Right Ventricular Outflow Tract Obstruction

Chapter: Right Ventricular Outflow Tract Obstruction
McMaster Section Editor(s): P.J. Devereaux
Section Editor(s) in Interna Szczeklika: Andrzej Budaj, Wiktoria Leśniak
McMaster Author(s): Omid Salehian
Author(s) in Interna Szczeklika: Piotr Hoffman
Additional Information

Definition, Clinical Features, Natural HistoryTop

Right ventricular outflow tract obstruction may be caused by defects of the pulmonary valve, adjacent parts of the right ventricle, and main pulmonary artery that cause obstruction of the outflow of blood from the right ventricle.

1. Classification:

1) Valvular obstruction: The most common type; usually involves an isolated defect, often as a feature of the congenital rubella syndrome, component of the tetralogy of Fallot, Noonan syndrome, or Alagille syndrome.

2) Subvalvular obstruction: Usually a part of complex defects, most commonly associated with ventricular septal defect, tetralogy of Fallot, and subvalvular aortic stenosis.

3) Supravalvular obstruction: Rarely an isolated defect, it may be a part of the tetralogy of Fallot, Noonan syndrome, Williams syndrome, and Alagille syndrome.

2. Symptoms: In moderate and severe stenosis, fatigue, dyspnea, chest pain, and syncope are the common presenting features.

3. Signs: In cases of severe stenosis, the jugular venous pressure reveals an augmented a wave. On auscultation, there is an ejection murmur best audible in the second intercostal space at the left sternal border and accompanied by a thrill in many patients with hemodynamically important stenosis. There is a normal first heart sound, wide-splitting (not fixed) of the second heart sound with a soft pulmonary component (in severe stenosis), and systolic ejection click that fades during inspiration (in patients with thin and mobile valve leaflets; rarely in supravalvular or subvalvular stenosis).

4. Natural history: Moderate or severe pulmonary stenosis is usually progressive; in milder forms, progression is rare in adults. Subvalvular or supravalvular stenosis causes right ventricular hypertrophy and increasing pressure gradients.

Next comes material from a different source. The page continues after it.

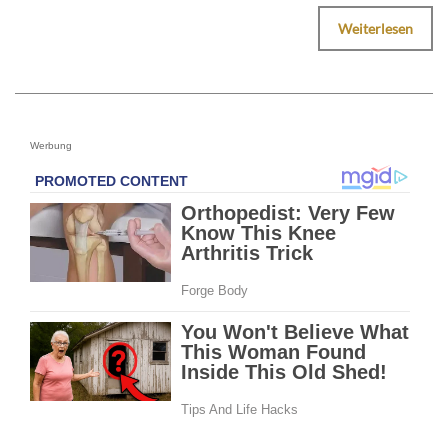
Weiterlesen
Werbung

Diagnosis is mainly based on echocardiography, while differential diagnosis includes the individual morphologic forms of the disease. Echocardiography can also provide the level of obstruction(s) and presence of associated congenital defects. A measure of the severity of stenosis is the pressure gradient between the right ventricle and the main pulmonary artery:

1) Mild: <36 mm Hg.

2) Moderate: 36 to 64 mm Hg.

3) Severe: >64 mm Hg.


Right ventricular outflow tract obstruction at any level requires invasive treatment if the peak pressure gradient on Doppler imaging is >64 mm Hg (peak flow velocity >4 m/s) and the right ventricular function is normal. In valvular stenosis, percutaneous pulmonary balloon valvotomy is the procedure of choice. In subvalvular and supravalvular stenosis as well as in stenosis with calcified or dysplastic valve, surgical repair is indicated. In general, long-term survival rates in patients undergoing valvular stenosis repair are similar to those of the general population. However, individuals with significant pulmonary regurgitation after valvotomy develop symptoms related to progressive right ventricular enlargement.